Por Bruno Sampaio | Atualizado em 26/05/2026 às 01:51
Rovena Rosa/Agência Brasil
Leitura: 6 Min
Última Atualização: 26 de maio de 2026, às 01:51

O Ministério do Desenvolvimento, Indústria, Comércio e Serviços (MDIC) anunciou nesta segunda-feira (25) o Programa da Nova Indústria do Audiovisual Brasileiro. A iniciativa visa disponibilizar linhas de crédito e um plano de exportação para o setor, considerado estratégico pelo governo federal, com lançamento oficial no sábado (30).

A criação do programa marca a inclusão da cadeia produtiva do audiovisual na política mais ampla da Nova Indústria Brasil (NIB). Lançado em janeiro de 2024 pelo governo federal, o NIB é um programa robusto que utiliza diversos instrumentos de políticas públicas. Entre eles, destacam-se subsídios, empréstimos com juros reduzidos e a ampliação de investimentos federais. Além disso, o NIB prevê incentivos tributários e fundos especiais destinados a estimular setores econômicos considerados prioritários para o desenvolvimento nacional. A integração do audiovisual ao NIB sinaliza um reconhecimento formal de sua relevância para a economia e a imagem do país.

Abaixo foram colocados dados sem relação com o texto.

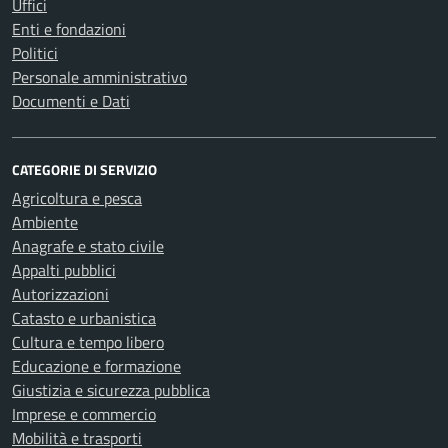
Uffici
Enti e fondazioni
Politici
Personale amministrativo
Documenti e Dati
CATEGORIE DI SERVIZIO
Agricoltura e pesca
Ambiente
Anagrafe e stato civile
Appalti pubblici
Autorizzazioni
Catasto e urbanistica
Cultura e tempo libero
Educazione e formazione
Giustizia e sicurezza pubblica
Imprese e commercio
Mobilità e trasporti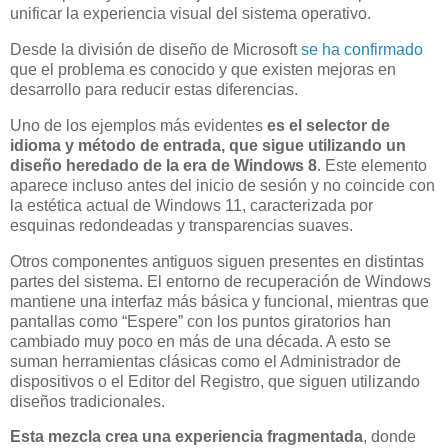
unificar la experiencia visual del sistema operativo.
Desde la división de diseño de Microsoft
se ha confirmado
que el problema es conocido y que existen mejoras en
desarrollo para reducir estas diferencias.
Uno de los ejemplos más evidentes
es el selector de
idioma y método de entrada, que sigue utilizando un
diseño heredado de la era de Windows 8
. Este elemento
aparece incluso antes del inicio de sesión y no coincide con
la estética actual de Windows 11, caracterizada por
esquinas redondeadas y transparencias suaves.
Otros componentes antiguos siguen presentes en distintas
partes del sistema. El entorno de recuperación de Windows
mantiene una interfaz más básica y funcional, mientras que
pantallas como “Espere” con los puntos giratorios han
cambiado muy poco en más de una década. A esto se
suman herramientas clásicas como el Administrador de
dispositivos o el Editor del Registro, que siguen utilizando
diseños tradicionales.
Esta mezcla crea una experiencia fragmentada
, donde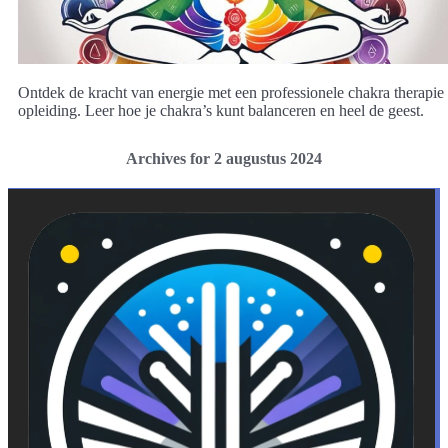
Ontdek de kracht van energie met een professionele chakra therapie
opleiding. Leer hoe je chakra’s kunt balanceren en heel de geest.
Archives for 2 augustus 2024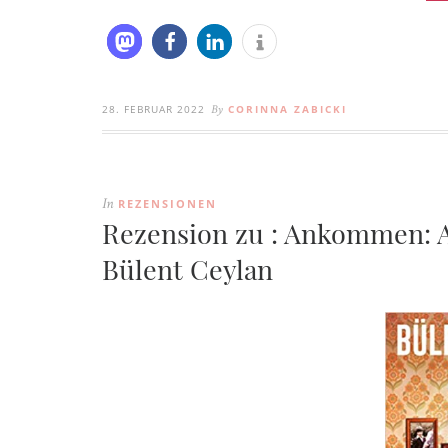
28. FEBRUAR 2022
CORINNA ZABICKI
By
REZENSIONEN
In
Rezension zu : Ankommen: A
Bülent Ceylan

O Audiovisual como Motor Econômico Nacional

O ministro Márcio Elias Rosa, do MDIC, enfatizou o impacto significativo que o setor audiovisual gera na economia brasileira. Ele destacou que, para cada R$ 10 milhões produzidos no audiovisual, é gerado um impacto de R$ 12 milhões no Produto Interno Bruto (PIB) brasileiro. Este multiplicador demonstra a capacidade do setor de dinamizar a economia, criando valor muito além de sua produção direta.

O setor audiovisual, que representa 0,6% do PIB nacional, supera em contribuição econômica atividades industriais tradicionais, como a indústria têxtil. Além disso, o ministro apontou que o setor emprega mais pessoas do que a indústria automotiva, um dado que ressalta seu potencial de geração de postos de trabalho qualificados e sua capilaridade em diversas áreas. Rosa frisou a importância de se estabelecer uma política ordenada para um setor de tamanha magnitude, que até então não dispunha de um arcabouço programático tão estruturado. A ausência de uma política específica e abrangente historicamente dificultou o pleno desenvolvimento e a projeção internacional do audiovisual brasileiro.

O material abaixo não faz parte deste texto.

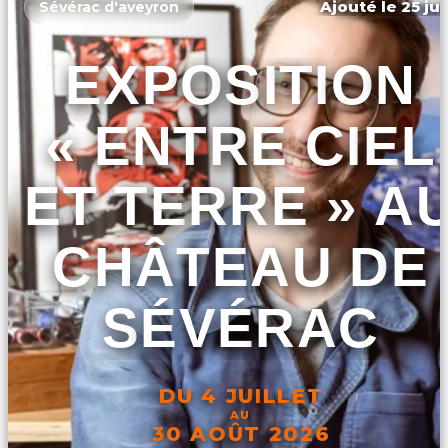
Ajouté le 25 jui
Sévérac d'aveyron
EXPOSITION
« ENTRE CIEL
ET TERRE » A
CHÂTEAU DE
SÉVÉRAC
DU 4 JUILLET
AU
30 AOÛT 2026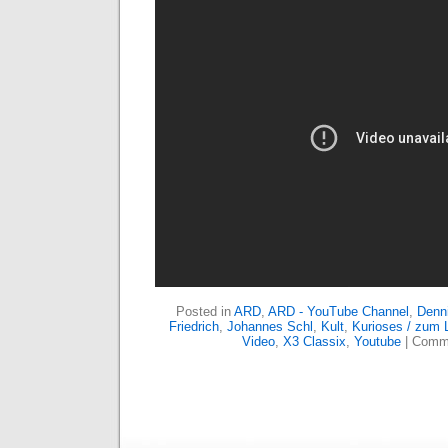
Posted in
ARD
,
ARD - YouTube Channel
,
Denn
Friedrich
,
Johannes Schl
,
Kult
,
Kurioses / zum 
Video
,
X3 Classix
,
Youtube
|
Comme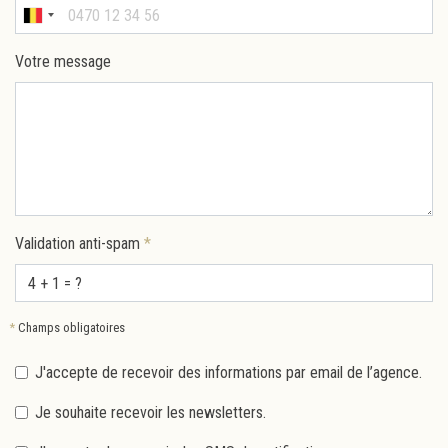
Votre message
Validation anti-spam
*
*
Champs obligatoires
J'accepte de recevoir des informations par email de l’agence.
Je souhaite recevoir les newsletters.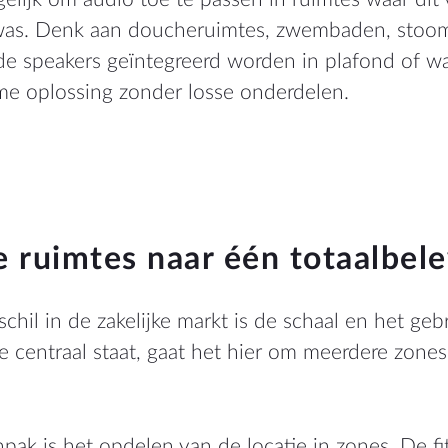
was. Denk aan doucheruimtes, zwembaden, stoo
de speakers geïntegreerd worden in plafond of w
me oplossing zonder losse onderdelen.
e ruimtes naar één totaalbel
schil in de zakelijke markt is de schaal en het geb
 centraal staat, gaat het hier om meerdere zone
pak is het opdelen van de locatie in zones. De fi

A visão do governo federal considera o audiovisual não apenas um pilar cultural, mas uma indústria estratégica capaz de gerar riqueza, inovação e empregos. Este reconhecimento é crucial para direcionar investimentos e políticas que fortaleçam toda a cadeia produtiva, desde a pré-produção até a distribuição e exibição. O desenvolvimento do setor é visto como um caminho para diversificar a economia, reduzir a dependência de commodities e projetar o Brasil no cenário global, utilizando sua rica diversidade cultural como diferencial competitivo.

Acesso a Crédito e o Modelo de Exportação

Uma das missões centrais do Programa da Nova Indústria do Audiovisual Brasileiro é garantir o acesso do setor a linhas de crédito específicas. Historicamente, o acesso a financiamento tem sido um desafio para muitos produtores e empresas do audiovisual, limitando a capacidade de investimento em projetos de maior envergadura e a expansão de seus negócios. Para isso, o MDIC buscará parcerias com importantes agentes financeiros, como o Banco Nacional de Desenvolvimento Econômico e Social (BNDES), a Financiadora de Estudos e Projetos (Finep), o Banco do Brasil e a Caixa Econômica Federal.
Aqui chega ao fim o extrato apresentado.